The programmer have to write a description of the class (the class declaration), usually placed in an header file. This description is used in the program to create object entities build with all the features of the class. These are named "instances" of the class; the class acts as a model for real object constructions.

By using the object oriented approach, a problem can be easily subdivided in smaller parts. It's not just a trick to make programming easier, it is also a different way of organizing the software structure and a new way to analyze the problems.

The focus is more on data than on procedures, and understanding the data and finding the best representation of data in term of classes is the key point of an object-oriented project.

This is not easy to do, and I've sometimes seen the object oriented approach leading to an over-structured software, an intricate beast impossible to manage. But, if used in the correct way, the object oriented approach is a very, very powerful tool.
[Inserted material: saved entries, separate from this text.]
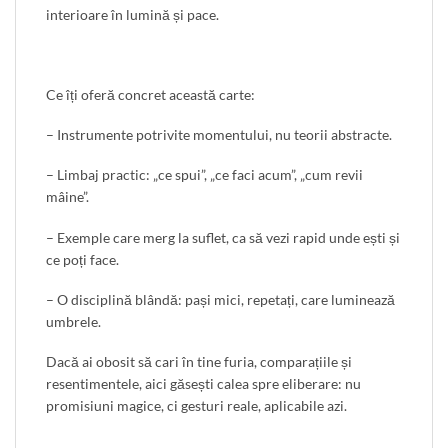
interioare în lumină și pace.
Ce îți oferă concret această carte:
– Instrumente potrivite momentului, nu teorii abstracte.
– Limbaj practic: „ce spui”, „ce faci acum”, „cum revii
mâine”.
– Exemple care merg la suflet, ca să vezi rapid unde ești și
ce poți face.
– O disciplină blândă: pași mici, repetați, care luminează
umbrele.
Dacă ai obosit să cari în tine furia, comparațiile și
resentimentele, aici găsești calea spre eliberare: nu
promisiuni magice, ci gesturi reale, aplicabile azi.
Unfortunately, object programming is today also a common trend, all recent computer languages have classes, and object programming is used everywhere, most of times to add useless complexity to simple problems.

Classes where added to the C language by Bjarne Stroustrup, in the late seventies, Stroustrup took the classes from the Simula language and ported them to C, creating the language: "C with classes", to be used at the AT&T research laboratories. The language was renamed "C++" ,in 1983.

C++ is a language written by a programmer for programmers, with a very user-oriented approach, aimed at solving real problems and not designed following an abstract design scheme; moreover it was an extension of C, one of the most used language in that period. For these reasons C++ had a wide diffusion and became one of the most used object oriented programming languages.

It was the preferred language for games and user interfaces, but also many science projects migrated to C++, as many big software projects at CERN. The success of C++ greatly contributed to give big emphasis to object programming.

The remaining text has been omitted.